Lorscheider - O fornecimento de algumas armas foi exigência sine qua non deles para respeitar a vida dos reféns. Se o governador não tivesse cedido, todos nós reféns teríamos sido mortos e eles mesmos teriam se suicidado. As pressões eram fortes para que o governador mandasse a polícia simplesmente invadir e salve-se quem puder. Teria sido certamente o pior. De dois males, o governador escolheu o menor e o mais conforme aos autênticos sentimentos humanos e cristãos.
Folha - O sr. concorda com aqueles que dizem que o episódio serviu para mostrar que o trabalho pastoral junto a presidiários deve ser abandonado?

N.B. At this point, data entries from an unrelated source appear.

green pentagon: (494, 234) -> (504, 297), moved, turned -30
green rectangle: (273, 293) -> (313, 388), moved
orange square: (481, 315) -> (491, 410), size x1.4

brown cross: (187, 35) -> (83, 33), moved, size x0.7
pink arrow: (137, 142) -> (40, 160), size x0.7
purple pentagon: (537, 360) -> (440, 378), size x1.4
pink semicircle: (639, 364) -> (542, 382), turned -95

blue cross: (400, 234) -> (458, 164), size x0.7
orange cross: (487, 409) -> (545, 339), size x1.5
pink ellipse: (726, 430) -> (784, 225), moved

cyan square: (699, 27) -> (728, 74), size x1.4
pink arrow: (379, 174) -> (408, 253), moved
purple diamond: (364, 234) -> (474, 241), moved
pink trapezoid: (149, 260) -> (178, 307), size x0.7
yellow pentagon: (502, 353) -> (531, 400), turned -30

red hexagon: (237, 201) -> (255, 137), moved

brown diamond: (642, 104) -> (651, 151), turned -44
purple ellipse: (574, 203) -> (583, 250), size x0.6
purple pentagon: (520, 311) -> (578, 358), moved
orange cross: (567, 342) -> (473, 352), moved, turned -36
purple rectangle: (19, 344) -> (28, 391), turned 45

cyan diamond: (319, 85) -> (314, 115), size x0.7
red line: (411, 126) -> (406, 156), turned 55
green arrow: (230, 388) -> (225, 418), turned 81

Lorscheider - Impossível concordar. Não continuar com este trabalho iria se constituir em covardia sem nome. Por tão pouco ninguém deve se assustar. E mesmo que fosse maior o drama vivido, jamais a pastoral poderia fugir. O bom pastor dá a sua vida por suas ovelhas. Não lhe é permitido seguir o exemplo do mercenário que foge quando vê o lobo vir. Também seria uma negação do Evangelho: "Estive preso e não me visitastes...".
Folha - Os defensores da pena de morte analisam que o episódio do presídio reforça a tese deles.

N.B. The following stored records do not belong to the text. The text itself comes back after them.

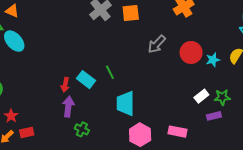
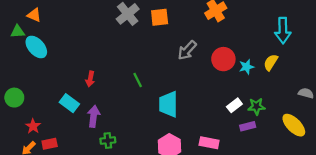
cyan rectangle: (86, 80) -> (69, 103), moved
red arrow: (65, 85) -> (90, 79), moved
cyan trapezoid: (125, 103) -> (168, 104), moved
green cross: (82, 129) -> (108, 141), turned -32

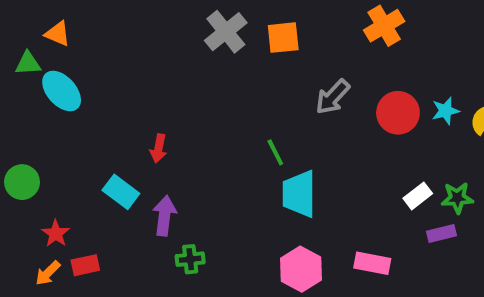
cyan star: (247, 67) -> (445, 111), moved
green line: (138, 80) -> (275, 152), moved

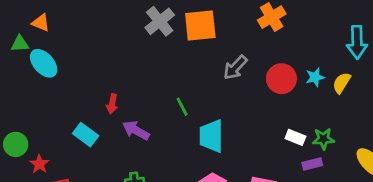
orange square: (283, 38) -> (200, 25), size x1.4
green line: (275, 152) -> (182, 107), moved
green circle: (22, 182) -> (16, 144), moved
white rectangle: (418, 196) -> (295, 137), turned 60
purple arrow: (164, 216) -> (136, 130), moved, turned -68

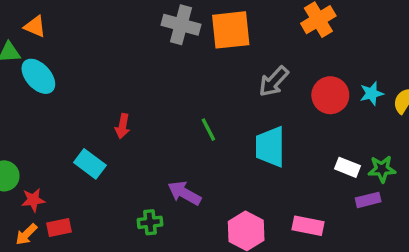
gray cross: (160, 21) -> (181, 25), turned -36
purple arrow: (136, 130) -> (184, 193), moved
cyan trapezoid: (211, 136) -> (270, 147), moved
red star: (39, 164) -> (33, 200), turned 30

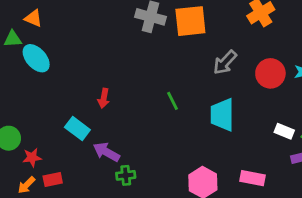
purple arrow: (184, 193) -> (106, 152), moved

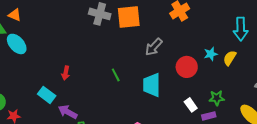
red circle: (270, 73) -> (187, 67), moved
white rectangle: (284, 131) -> (191, 105), moved, turned 32

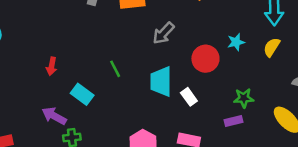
yellow semicircle: (230, 58) -> (272, 47), moved
cyan rectangle: (47, 95) -> (82, 94), moved
white rectangle: (191, 105) -> (189, 97), moved

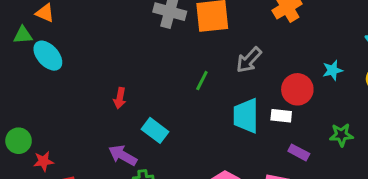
green line: (115, 69) -> (202, 81), moved, turned 54
white rectangle: (189, 97) -> (281, 116), moved, turned -48
purple rectangle: (233, 121) -> (299, 152), moved, turned 42

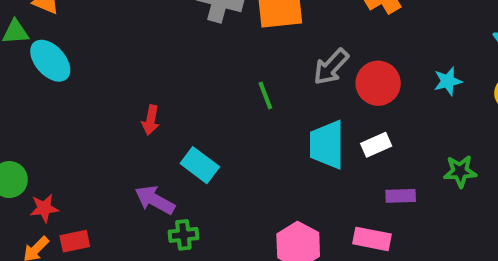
green line: (202, 81) -> (265, 96), turned -48
red circle: (297, 89) -> (378, 83), moved
white rectangle: (281, 116) -> (376, 145), turned -30
purple rectangle: (299, 152) -> (401, 196), turned -30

Lorscheider - Considero argumentação furada. Não vejo a mínima razão para aplicar a pena de morte. Que se puna, isto sim, mas sem usar violência nem humilhar quem cometeu delito. O mal é a impunidade. No Brasil não necessitamos a pena de morte, mas sim que se apliquem penas previstas no Código Penal e sejam aplicadas a todos, não só aos pobres.

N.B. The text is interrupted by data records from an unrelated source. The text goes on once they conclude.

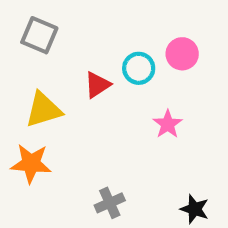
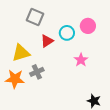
gray square: (39, 35) -> (35, 17), moved
gray cross: (110, 203) -> (37, 72), moved

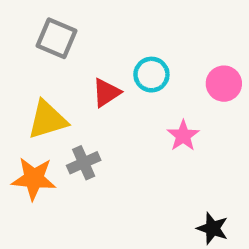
gray square: (35, 17) -> (56, 38), moved
pink circle: (88, 26) -> (224, 84), moved

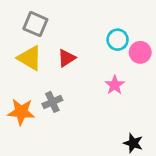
cyan circle: (151, 75) -> (118, 40), moved
yellow triangle: (47, 120) -> (30, 58), moved, turned 48

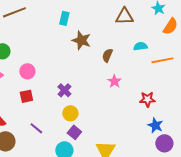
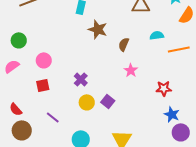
purple square: (74, 132) -> (108, 101), moved

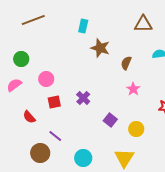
red square: (43, 85) -> (54, 102), moved
yellow circle: (87, 102) -> (136, 129), moved
red semicircle: (16, 109) -> (29, 117), moved
brown circle: (22, 130) -> (40, 153), moved

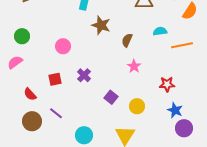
pink circle: (46, 79) -> (63, 46), moved
brown circle: (40, 153) -> (32, 121), moved

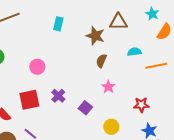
brown star: (101, 25) -> (95, 36), moved
red square: (55, 79) -> (29, 100), size x1.5
purple square: (111, 97) -> (85, 108), moved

Folha - O sr. acha que a revisão constitucional deve continuar?
Lorscheider - Como está, não deve continuar. Nem deve continuar com o Congresso que aí está. Necessitamos de pessoas mais sérias e mais amantes da pátria e do povo brasileiro. Se nem fizeram as leis complementares previstas pela Constituição, com que direito querem agora fazer uma revisão que está sendo a formulação de uma nova Constituição? Eles não possuem poder constituinte. Digo com sinceridade que vejo a revisão como algo furado.
Folha - Como o sr. vê a credibilidade da Câmara depois da CPI do Orçamento?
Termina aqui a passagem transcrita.